Numa coisa eu concordo com todos eles: Os Descendentes merece todos os aplausos e a dianteira na disputa. É um belíssimo filme, adaptado do livro (igualmente belo) de Kaui Hart Hemming e interpretado por George Clooney e um excelente elenco de apoio com o tipo de sutileza e complexidada raras no cinemão norte-americano. Especialmente notável é o trabalho de Shailene Woodley como a filha mais velha de Matt (Clooney) o advogado de sangue-azul havaiano  ( descente de uma princesa nativa e um banqueiro norte americano) que precisa, ao mesmo tempo, decidir o que fazer com a esposa, que o traiu e agora jaz em coma no hospital, e com um enorme pedaço de terra, intocado e espetacular, que pertence à familia.

Laços de sangue e laços de terra formam a delicada teia da trama, onde as coisas que acontecem fora – os confrontos entre pai e filhas, a aparição de um hilário amigo cabeção da filha mais velha, a busca do amante da esposa, as divergências entre os primos a respeito do destino das terras – são menos importantes do que as acontecem dentro dos personagens. Principalmente o longo, penoso, lindo arco entre decepção e perdão, passando por fúria, desespero e compaixão, que o Matt de George Clooney faz, literalmente diante de nossos olhos, e que certamente vai (com justiça) lhe valer indicações.

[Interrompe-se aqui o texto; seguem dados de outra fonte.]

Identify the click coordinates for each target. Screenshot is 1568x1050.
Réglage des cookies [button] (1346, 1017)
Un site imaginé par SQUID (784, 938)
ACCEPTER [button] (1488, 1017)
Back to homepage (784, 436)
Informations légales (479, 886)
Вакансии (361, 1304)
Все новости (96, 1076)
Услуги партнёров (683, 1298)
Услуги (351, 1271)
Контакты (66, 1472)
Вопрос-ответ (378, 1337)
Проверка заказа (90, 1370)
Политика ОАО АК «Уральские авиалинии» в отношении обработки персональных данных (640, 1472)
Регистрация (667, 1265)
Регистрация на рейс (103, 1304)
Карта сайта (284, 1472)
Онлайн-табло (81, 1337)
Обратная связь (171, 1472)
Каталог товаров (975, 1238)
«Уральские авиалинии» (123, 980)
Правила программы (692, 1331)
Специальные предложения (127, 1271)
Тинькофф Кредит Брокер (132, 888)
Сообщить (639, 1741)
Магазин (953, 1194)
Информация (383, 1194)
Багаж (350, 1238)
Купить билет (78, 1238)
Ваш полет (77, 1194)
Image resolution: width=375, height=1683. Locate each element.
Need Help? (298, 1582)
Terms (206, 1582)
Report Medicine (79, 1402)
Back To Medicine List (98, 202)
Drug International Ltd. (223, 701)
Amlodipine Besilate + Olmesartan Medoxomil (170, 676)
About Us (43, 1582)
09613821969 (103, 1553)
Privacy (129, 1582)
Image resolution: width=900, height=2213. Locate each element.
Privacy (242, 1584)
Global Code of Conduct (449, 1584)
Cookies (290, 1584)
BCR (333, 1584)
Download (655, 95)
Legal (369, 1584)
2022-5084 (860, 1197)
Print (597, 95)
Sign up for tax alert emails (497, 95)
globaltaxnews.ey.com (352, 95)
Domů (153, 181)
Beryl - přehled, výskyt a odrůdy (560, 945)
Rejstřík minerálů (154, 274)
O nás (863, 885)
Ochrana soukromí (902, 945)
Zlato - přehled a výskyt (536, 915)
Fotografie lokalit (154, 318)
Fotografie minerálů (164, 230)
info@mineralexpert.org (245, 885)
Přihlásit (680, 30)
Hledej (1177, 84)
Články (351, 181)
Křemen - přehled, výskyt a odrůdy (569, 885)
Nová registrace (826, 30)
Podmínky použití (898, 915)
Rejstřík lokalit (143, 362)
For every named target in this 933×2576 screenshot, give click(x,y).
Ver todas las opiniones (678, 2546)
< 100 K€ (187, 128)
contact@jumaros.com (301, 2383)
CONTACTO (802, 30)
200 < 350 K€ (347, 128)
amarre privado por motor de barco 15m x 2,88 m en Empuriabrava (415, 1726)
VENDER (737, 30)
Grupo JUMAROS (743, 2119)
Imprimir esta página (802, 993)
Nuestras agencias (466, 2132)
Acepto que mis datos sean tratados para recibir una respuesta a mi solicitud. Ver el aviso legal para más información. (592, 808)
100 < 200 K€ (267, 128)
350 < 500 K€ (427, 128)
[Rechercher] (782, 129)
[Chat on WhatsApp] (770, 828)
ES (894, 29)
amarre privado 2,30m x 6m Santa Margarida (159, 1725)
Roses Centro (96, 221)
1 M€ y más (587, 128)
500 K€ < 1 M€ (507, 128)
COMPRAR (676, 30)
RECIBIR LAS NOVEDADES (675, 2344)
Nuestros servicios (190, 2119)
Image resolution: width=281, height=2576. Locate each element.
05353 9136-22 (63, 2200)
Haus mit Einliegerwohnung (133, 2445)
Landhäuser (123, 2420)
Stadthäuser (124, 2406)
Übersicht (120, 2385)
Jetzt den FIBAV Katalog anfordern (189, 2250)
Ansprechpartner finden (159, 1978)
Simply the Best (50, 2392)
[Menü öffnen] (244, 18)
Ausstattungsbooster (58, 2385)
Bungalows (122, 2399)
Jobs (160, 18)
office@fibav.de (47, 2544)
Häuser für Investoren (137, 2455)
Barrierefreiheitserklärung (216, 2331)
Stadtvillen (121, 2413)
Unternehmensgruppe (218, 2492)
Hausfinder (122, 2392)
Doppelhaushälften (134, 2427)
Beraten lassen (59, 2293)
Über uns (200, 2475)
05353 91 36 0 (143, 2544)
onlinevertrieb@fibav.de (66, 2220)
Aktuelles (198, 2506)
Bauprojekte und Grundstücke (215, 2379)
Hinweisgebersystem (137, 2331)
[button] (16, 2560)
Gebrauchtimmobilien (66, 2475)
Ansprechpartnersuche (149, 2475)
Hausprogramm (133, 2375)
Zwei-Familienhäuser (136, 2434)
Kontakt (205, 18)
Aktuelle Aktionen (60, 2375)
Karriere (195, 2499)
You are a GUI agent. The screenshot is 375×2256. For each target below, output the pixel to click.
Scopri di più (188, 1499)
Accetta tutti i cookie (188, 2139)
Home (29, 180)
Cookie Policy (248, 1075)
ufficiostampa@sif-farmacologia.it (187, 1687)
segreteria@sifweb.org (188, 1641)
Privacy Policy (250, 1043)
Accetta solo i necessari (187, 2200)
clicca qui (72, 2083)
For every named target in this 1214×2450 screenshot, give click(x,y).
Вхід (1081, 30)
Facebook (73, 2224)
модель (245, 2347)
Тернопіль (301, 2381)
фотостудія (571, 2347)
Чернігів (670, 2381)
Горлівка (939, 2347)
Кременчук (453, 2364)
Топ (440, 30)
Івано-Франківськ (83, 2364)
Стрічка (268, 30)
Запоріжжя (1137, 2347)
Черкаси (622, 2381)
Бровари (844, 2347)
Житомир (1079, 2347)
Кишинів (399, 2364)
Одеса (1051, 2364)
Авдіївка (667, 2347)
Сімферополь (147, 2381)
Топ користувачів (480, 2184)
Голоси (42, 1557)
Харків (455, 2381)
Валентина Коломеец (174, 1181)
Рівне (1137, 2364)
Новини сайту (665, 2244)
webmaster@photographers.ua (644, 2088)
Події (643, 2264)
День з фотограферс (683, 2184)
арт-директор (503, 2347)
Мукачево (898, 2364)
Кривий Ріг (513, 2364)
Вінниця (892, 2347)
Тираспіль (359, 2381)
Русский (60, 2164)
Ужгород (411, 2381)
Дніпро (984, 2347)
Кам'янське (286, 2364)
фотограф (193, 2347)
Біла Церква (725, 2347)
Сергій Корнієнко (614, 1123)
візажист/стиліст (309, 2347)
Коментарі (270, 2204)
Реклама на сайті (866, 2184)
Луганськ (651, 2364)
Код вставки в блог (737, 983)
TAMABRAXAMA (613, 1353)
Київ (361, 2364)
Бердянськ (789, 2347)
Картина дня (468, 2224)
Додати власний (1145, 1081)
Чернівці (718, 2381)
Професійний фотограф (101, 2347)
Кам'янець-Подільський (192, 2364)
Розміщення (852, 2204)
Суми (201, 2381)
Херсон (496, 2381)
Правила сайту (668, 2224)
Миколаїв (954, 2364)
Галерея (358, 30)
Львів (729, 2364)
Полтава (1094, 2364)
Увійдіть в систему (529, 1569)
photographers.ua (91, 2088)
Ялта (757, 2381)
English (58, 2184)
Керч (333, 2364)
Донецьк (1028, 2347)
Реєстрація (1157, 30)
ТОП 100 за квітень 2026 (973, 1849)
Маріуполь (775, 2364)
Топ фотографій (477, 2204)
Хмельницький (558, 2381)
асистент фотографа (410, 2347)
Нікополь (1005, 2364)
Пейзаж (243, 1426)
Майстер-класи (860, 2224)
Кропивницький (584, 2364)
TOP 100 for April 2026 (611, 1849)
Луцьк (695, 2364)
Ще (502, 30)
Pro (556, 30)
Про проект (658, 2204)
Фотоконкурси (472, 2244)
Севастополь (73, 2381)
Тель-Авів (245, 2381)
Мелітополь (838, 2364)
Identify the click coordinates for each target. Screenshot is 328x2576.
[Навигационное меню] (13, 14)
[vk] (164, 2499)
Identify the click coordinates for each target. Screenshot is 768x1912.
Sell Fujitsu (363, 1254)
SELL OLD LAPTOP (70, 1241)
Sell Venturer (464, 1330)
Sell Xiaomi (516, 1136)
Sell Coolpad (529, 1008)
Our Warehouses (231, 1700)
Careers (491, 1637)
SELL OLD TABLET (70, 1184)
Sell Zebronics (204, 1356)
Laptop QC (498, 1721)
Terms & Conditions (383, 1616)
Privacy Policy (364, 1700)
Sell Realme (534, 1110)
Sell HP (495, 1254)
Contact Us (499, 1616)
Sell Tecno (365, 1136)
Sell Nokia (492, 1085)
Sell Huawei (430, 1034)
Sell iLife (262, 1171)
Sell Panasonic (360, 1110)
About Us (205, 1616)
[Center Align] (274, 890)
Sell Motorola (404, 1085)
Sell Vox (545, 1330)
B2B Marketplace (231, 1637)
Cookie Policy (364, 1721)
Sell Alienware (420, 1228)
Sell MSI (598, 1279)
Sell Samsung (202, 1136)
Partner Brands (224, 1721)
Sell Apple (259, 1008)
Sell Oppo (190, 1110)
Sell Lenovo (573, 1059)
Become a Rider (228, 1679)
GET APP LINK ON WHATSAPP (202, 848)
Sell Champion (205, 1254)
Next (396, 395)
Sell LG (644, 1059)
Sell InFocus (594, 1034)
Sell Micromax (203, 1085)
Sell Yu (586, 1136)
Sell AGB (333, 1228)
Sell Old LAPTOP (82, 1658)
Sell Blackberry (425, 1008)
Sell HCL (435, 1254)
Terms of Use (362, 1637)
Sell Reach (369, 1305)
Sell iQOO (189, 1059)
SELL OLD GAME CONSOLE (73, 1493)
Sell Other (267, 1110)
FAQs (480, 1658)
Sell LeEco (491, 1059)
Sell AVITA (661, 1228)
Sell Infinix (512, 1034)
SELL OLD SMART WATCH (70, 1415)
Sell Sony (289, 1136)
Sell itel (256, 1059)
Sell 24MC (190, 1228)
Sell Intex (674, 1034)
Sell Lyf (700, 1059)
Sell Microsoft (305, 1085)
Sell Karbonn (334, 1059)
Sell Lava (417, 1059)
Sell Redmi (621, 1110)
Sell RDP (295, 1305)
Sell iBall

Alexander Payne, afastado das telas desde Sideways-Entre Umas e Outras, é um desses raros, preciosos diretores sem o desespero de impulsionar a narrativa a todo custo, com a calma e a precisão capazes de deixar a história e as emoções respirarem através de seus atores e dos detalhes, da luz, da maravilhosa fotografia de Phedon Papamichael ( seu colaborador também em Sideways).

A trilha, composta unicamente de gravações originais de música havaiana – inclusive o mega-mestre da guitarra slack key, Gabby Pahinui – sublinha delicadamente essa jornada.

No final tudo termina naquele sofá, com pipoca e A Marcha dos Pinguins, os descendentes da princesa havaiana e do banqueiro ha’ole cobertos pela mesma colcha amarela que embalou  a esposa em coma. Morte, vida, sangue, terra, família, compreendida, aqui, como algo maior que a mera sucessão de gerações, algo que vai até raízes profundas e ramos vastos da árvore da vida.

Somos todos descendentes, diz o filme de Payne. E, um dia, seremos todos ancestrais.

Os Descendentes estreou esta semana nos EUA ; no Brasil, estréia dia 27 de janeiro.